The two were taken to a large oak tree, today called the Torture Tree and stripped naked.
They were then whipped until their backs were covered with welts and bruises. Next the nails were pulled from each finger and toe. They cut off their right ears, then their noses, then their tongues. Their right eyes were gouged from their sockets, and left hanging. They mutilated their genitals until they were attached to their bodies by only foot long strands of flesh. In spite of these inhuman and revolting tortures, the design was to keep the victims alive and conscious as long as possible.
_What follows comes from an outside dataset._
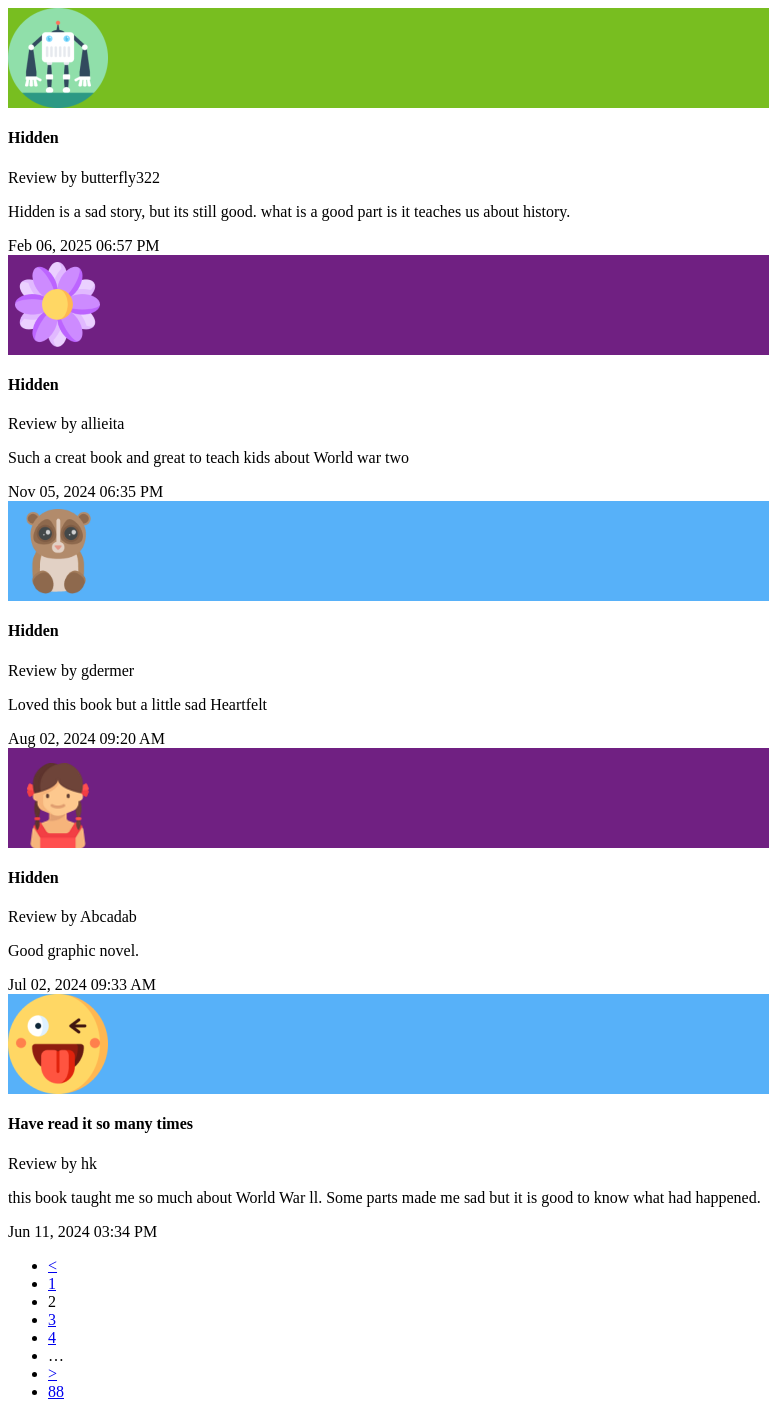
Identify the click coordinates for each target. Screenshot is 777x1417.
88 (56, 1391)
The final acts of cruelty came when the two men had their abdomens cut open and their intestines cut from the stomach. The severed end was fastened to the tree and the men were driven around the tree, their intestines being pulled out as they went. Their hearts were ripped from their chests and, and they were finally beheaded. Boyd’s head was placed on a spear and used to lead a dance around the tree. The night of torture finally ended with the approach of Sullivan’s army. Lieutenant Boyd’s partially skinned head was found on a log, Sergeant Parker’s head was never found. The bodies were buried at the junction of two small creeks, about 50 feet from the tree. General Sullivan ordered the complete destruction of Genesee Castle and all of its orchards and crops. When the Indians returned they said there was ‘not even enough to keep a child one day from perishing from hunger.”
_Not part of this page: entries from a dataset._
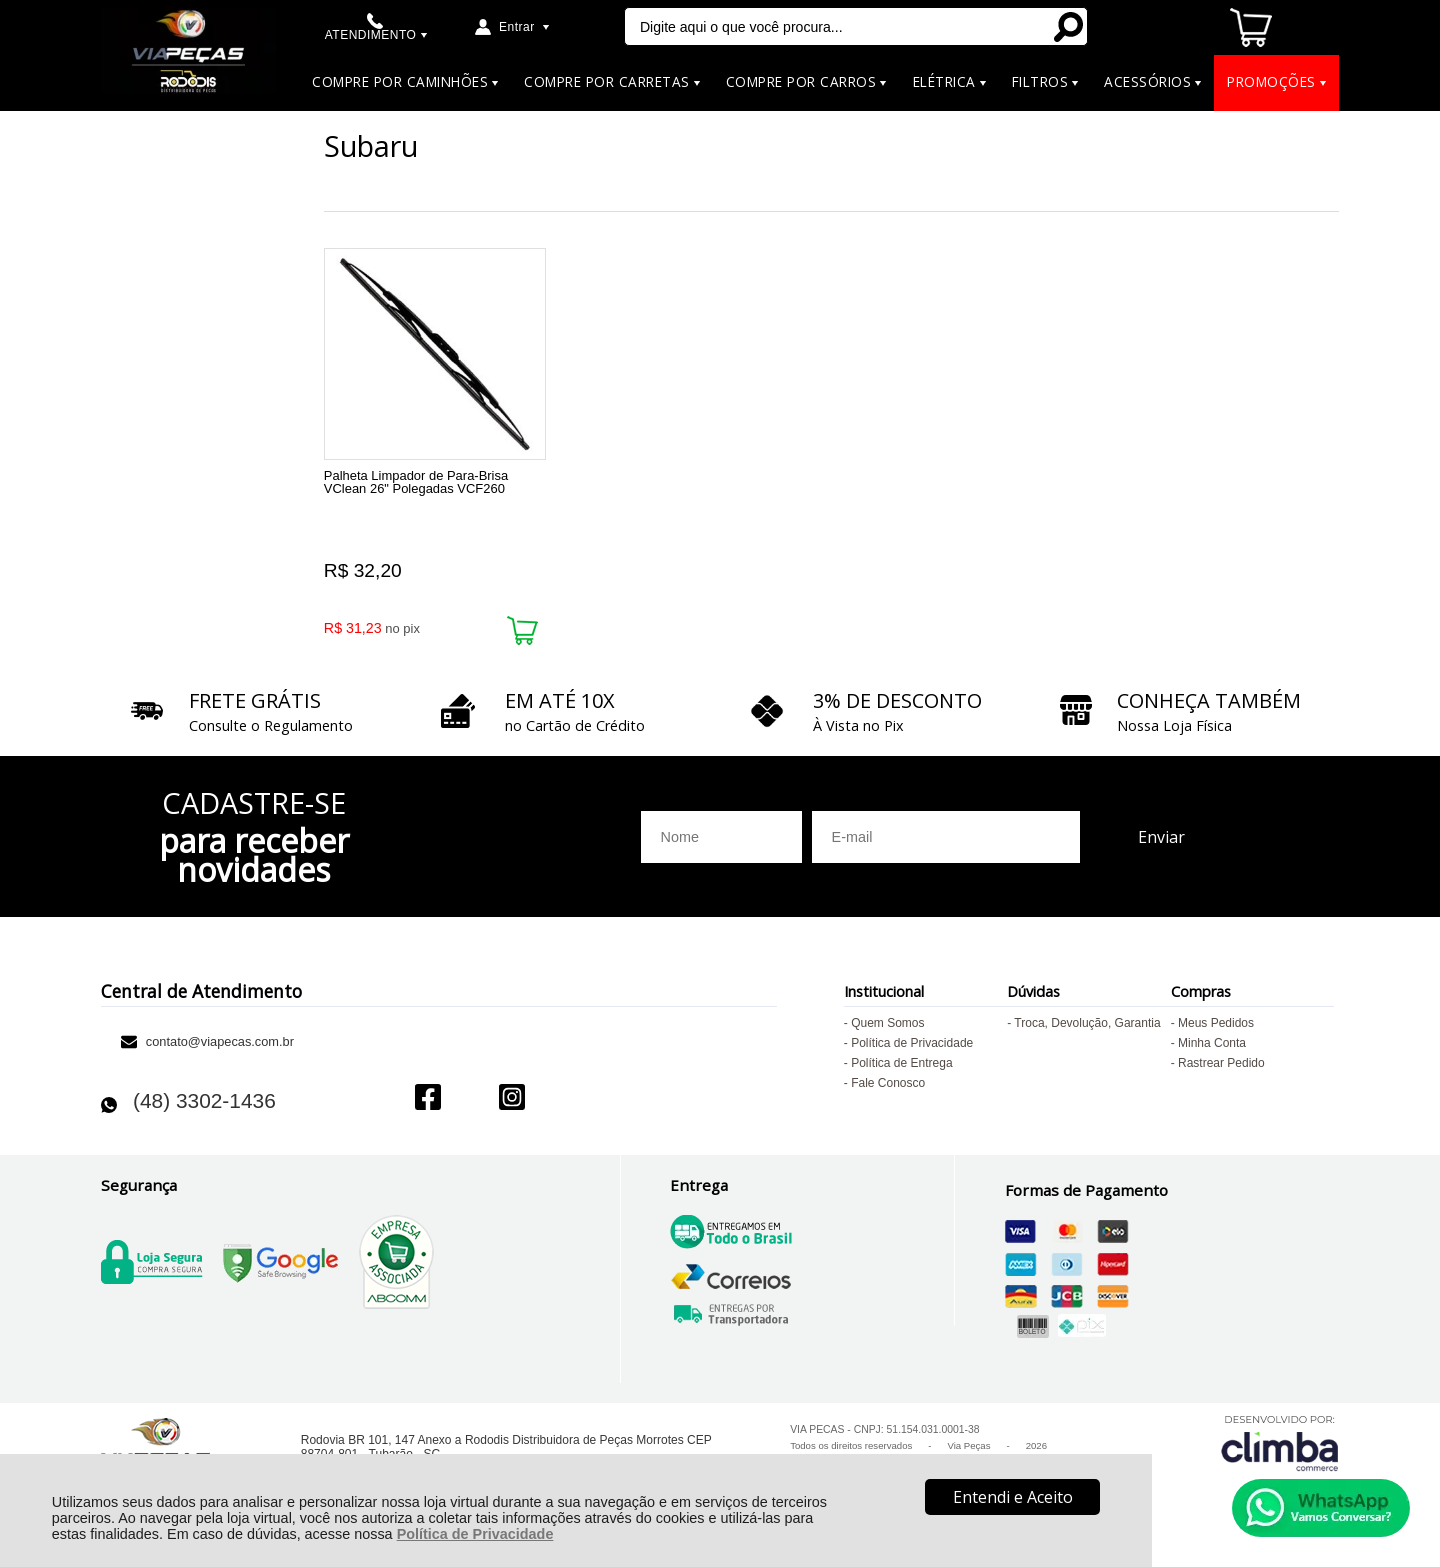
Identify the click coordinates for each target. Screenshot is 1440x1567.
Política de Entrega (901, 1068)
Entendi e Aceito (1013, 1497)
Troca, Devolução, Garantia (1087, 1028)
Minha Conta (1212, 1048)
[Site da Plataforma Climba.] (1280, 1447)
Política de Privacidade (475, 1534)
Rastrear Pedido (1221, 1068)
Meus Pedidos (1216, 1028)
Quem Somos (887, 1028)
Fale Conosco (888, 1088)
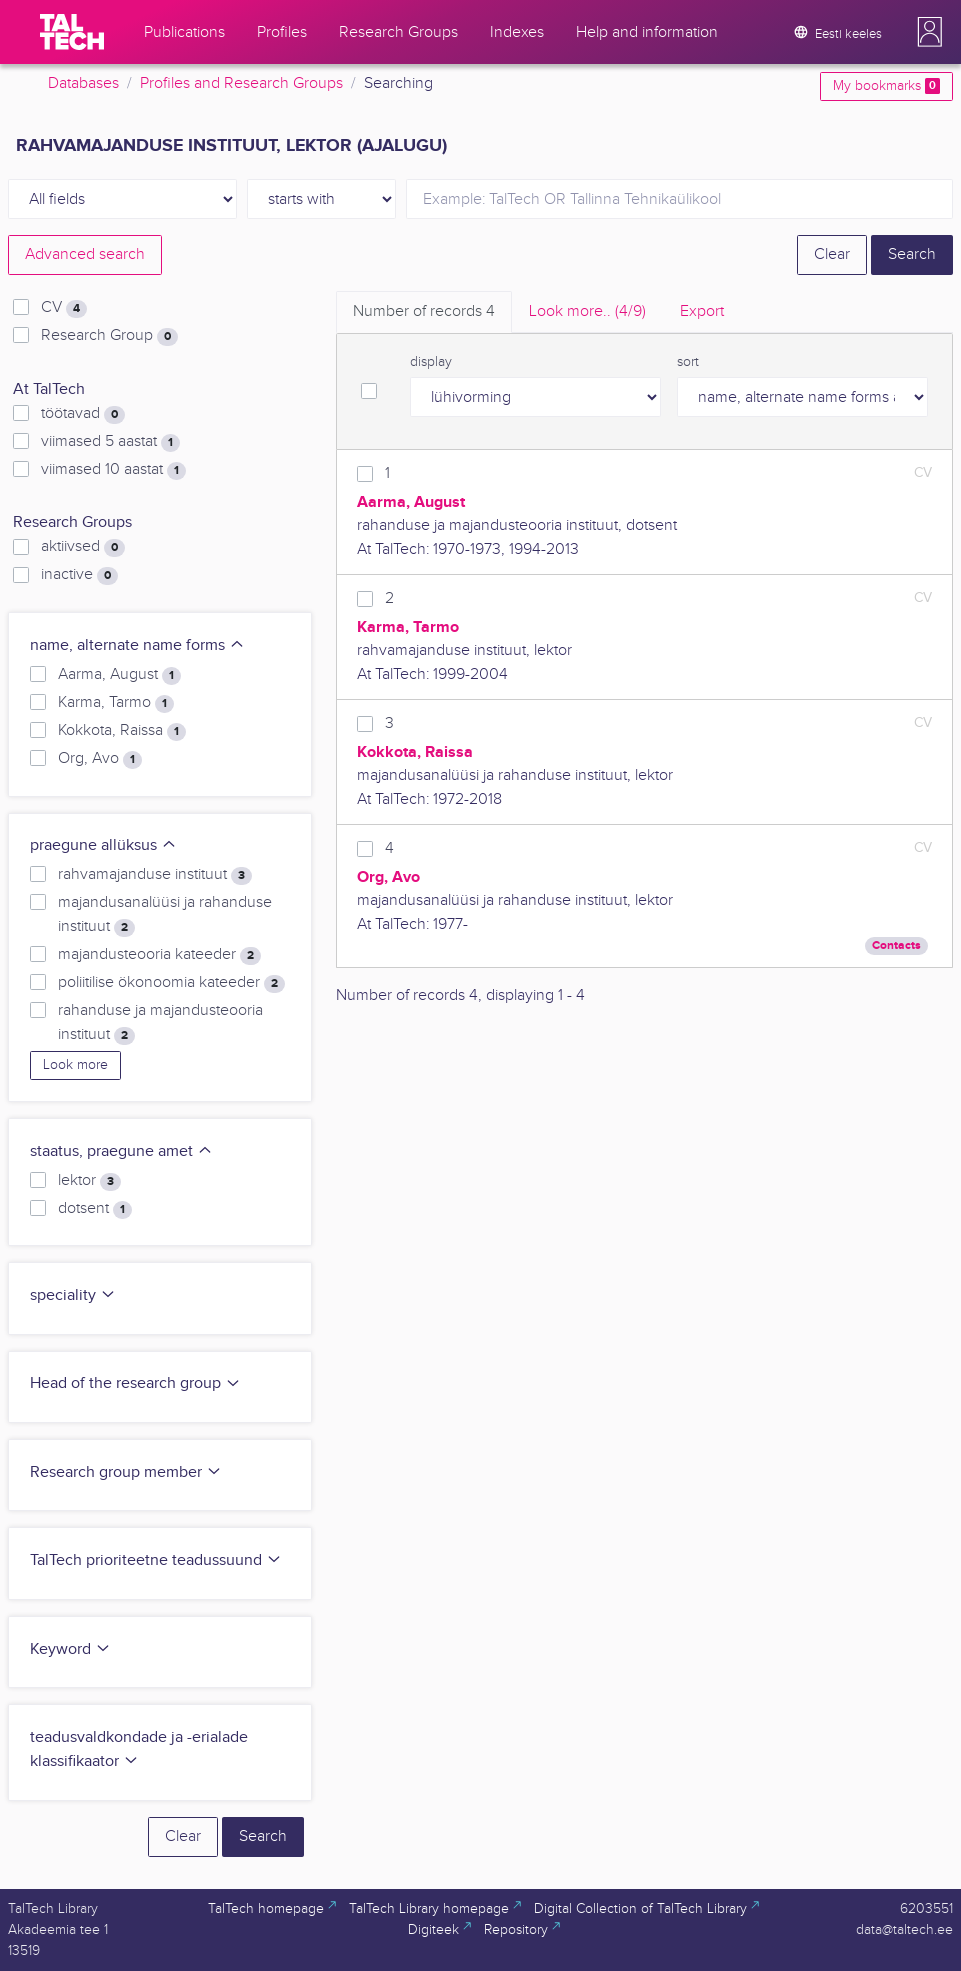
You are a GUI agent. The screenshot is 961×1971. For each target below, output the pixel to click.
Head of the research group (135, 1383)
This was not the end of Boyd and Parker’s story. In 1807 robbers looted the graves, taking clothing as relics. In 1830 the grave was opened again and four Revolutionary War, U S Army uniform buttons were found, authenticating the site. In July of 1841 Professor Samuel Treat gave a speech saying that it was shameful that there was no monument to honor these soldiers. On August 19, six canal boats filled with five military companies, invited guests and journalists went down the Genesee Valley Canal to Cuylerville to bring the remains back to Rochester’s new Mount Hope Cemetery. Boyd’s men, buried in Groveland were also brought back to be buried in honor on Patriots Hill. Emotions were so high that the descendants of the 1807 grave robbers returned what had been taken. With even more ceremony in Rochester the wooden urn containing Boyd’s and Parker’s remains, and the wooden sarcophagus containing the massacre victims were placed next to a temporary wooden monument in Mount Hope. The very next day the Democrats accused the Whigs of burying bear bones, instead of the remains of Boyd and Parker. This controversy raged for years, inspite of the fact that those at the Cuylerville watched as the grave was opened. Meanwhile the wooden urn and sarcophagus sat on the ground, exposed to Rochester’s weather, until a cemetery caretaker saw the bones lying on the ground, and buried then in potter’s field in 1864. Members of the Irondequoit chapter of the Daughter’s of the American Revolution researching the Boyd & Parker story in 1903, found the remains in potter’s field and they were reburied, again. The site marked with a marked with a granite boulder and a bronze plaque.